"Instructions for living a life: Pay attention. Be astonished. Tell about it." – Mary Oliver

London Day 8: Churchill War Rooms

Monday 28th April

This morning we woke up, had breakfast then packed and checked out of the hotel. We left our bags at the hotel and walked to the Churchill War Rooms. These are the basement rooms where the British leaders ran the war effort during World War II. At the end of the war, they left the complex as it was and you can now go and have a look. It was pretty interesting, especially seeing some of the living quarters and the map room. Some photos:

They had a recreation of one of the meetings playing in this room. They were discussing whether to bomb civilian areas!

On our way back to the hotel we stopped at Humble Crumble in Soho and picked up two crumbles. I’d been wanting to take G to try them since I had them on the East End Food Tour. We had the apple crumble with custard and meringue and rhubarb crumble with custard and cream. Still yummy! G enjoyed it. This was the end of our stay in London. We picked up our bags and caught the train to Oxford where I would be spending the next three days while G travelled around visiting clients.


Comments

13 responses to “London Day 8: Churchill War Rooms”

  1. So fascinating! It’s incredible to me what people in London went through during the war.

    1. I know, I can’t imagine living like that

  2. It’s like a time capsule.

    It really does feel like a horrible nightmare in some ways – like I cannot believe people lived through the horrors of war like this. And then I stop and remember that millions of people are still living through the same hell-on-earth. It’s incredible how the Allies came together, and so sad that wars keep tearing people apart 🙁

    1. I know the whole thing is so sad. Most people just want to live their life, look after their family and had enough to live on, and then you have awful people who just wreck everything.

  3. Wow, fascinating, cool that they kept it like it was. As Elisabeth said, it’s horrible that we are still doing this to each other.

    1. Yes, I know.

  4. This is one of the more fascinating places to visit, I loved it’s sense of history when we went way back when. My parents were of that generation that lied their way into the military. Which is just as well, as maybe they would never have met, and I might not be here right now.
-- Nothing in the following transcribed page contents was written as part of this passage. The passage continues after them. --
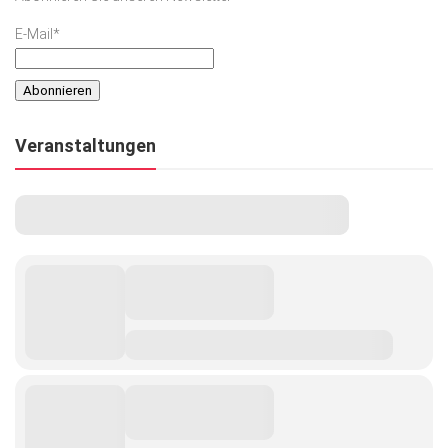
E-Mail*
Veranstaltungen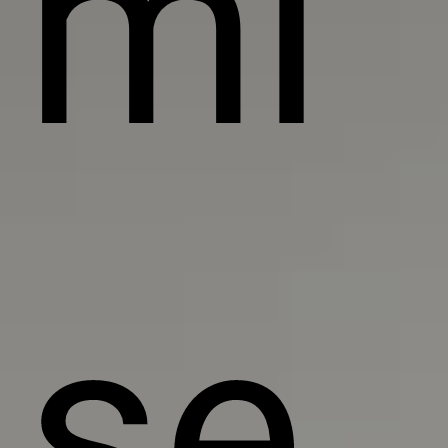
mi
se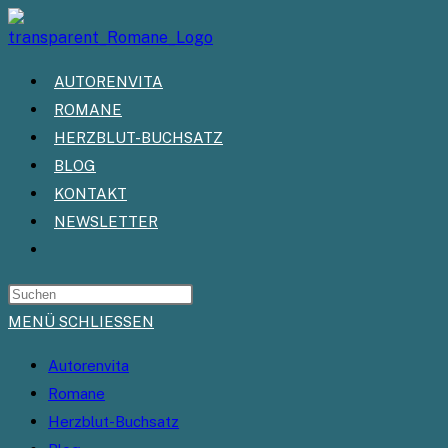
Zum
Inhalt
springen
AUTORENVITA
ROMANE
HERZBLUT-BUCHSATZ
BLOG
KONTAKT
NEWSLETTER
WEBSITE-
SUCHE
UMSCHALTEN
MENÜ
SCHLIESSEN
Autorenvita
Romane
Herzblut-Buchsatz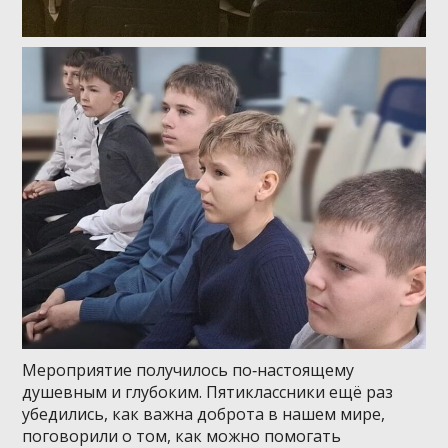
Мероприятие получилось по‑настоящему
душевным и глубоким. Пятиклассники ещё раз
убедились, как важна доброта в нашем мире,
поговорили о том, как можно помогать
    1. It was such a different time. I guess you do what you have to do in the circumstances you find yourself in, but I can’t imagine what I would have done in those times.
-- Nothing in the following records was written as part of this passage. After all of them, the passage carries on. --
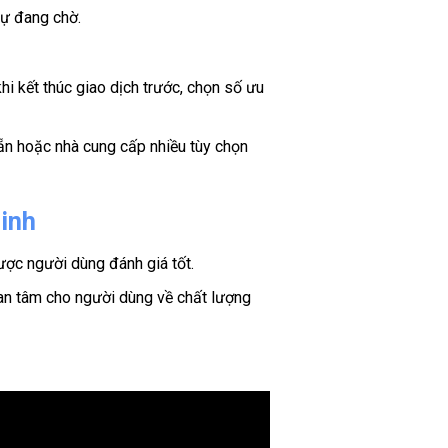
tự đang chờ.
hi kết thúc giao dịch trước, chọn số ưu
ẵn hoặc nhà cung cấp nhiều tùy chọn
minh
ược người dùng đánh giá tốt.
 an tâm cho người dùng về chất lượng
      1. I have some small insight into those days because those are the very same days my parents lived through. They never really talked too much about what they went through other than some of the better, or fun times. We now really don’t appreciate how it was for them back then.

        1. I can imagine most people wanted to put the war years firmly behind them.
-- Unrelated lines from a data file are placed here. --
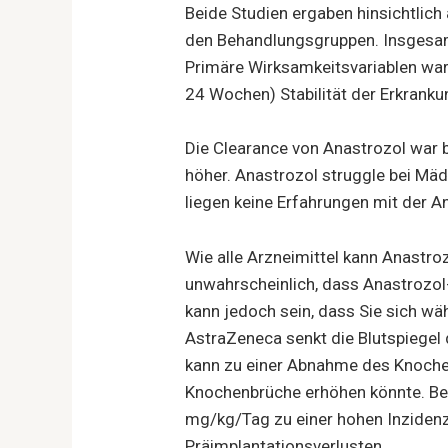
Beide Studien ergaben hinsichtlich
den Behandlungsgruppen. Insgesam
Primäre Wirksamkeitsvariablen ware
24 Wochen) Stabilität der Erkranku
Die Clearance von Anastrozol war b
höher. Anastrozol struggle bei Mä
liegen keine Erfahrungen mit der A
Wie alle Arzneimittel kann Anastro
unwahrscheinlich, dass Anastrozol-
kann jedoch sein, dass Sie sich w
AstraZeneca senkt die Blutspiegel
kann zu einer Abnahme des Knochen
Knochenbrüche erhöhen könnte. Bei
mg/kg/Tag zu einer hohen Inzidenz
Präimplantationsverlusten.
  5. At first I read that you were checking out of your hotel and then saw the pics of the room and thought ‘This was your room?’ No, no it was not. Amazing to see the British war rooms. Untouched- so crazy.

    1. Haha! I would have been extremely disappointed if this was our room – no windows.

  6. That cooking range. I was not expecting that but of course how else would it look like.
    So interesting.

    Thank for sharing yet another interesting museum.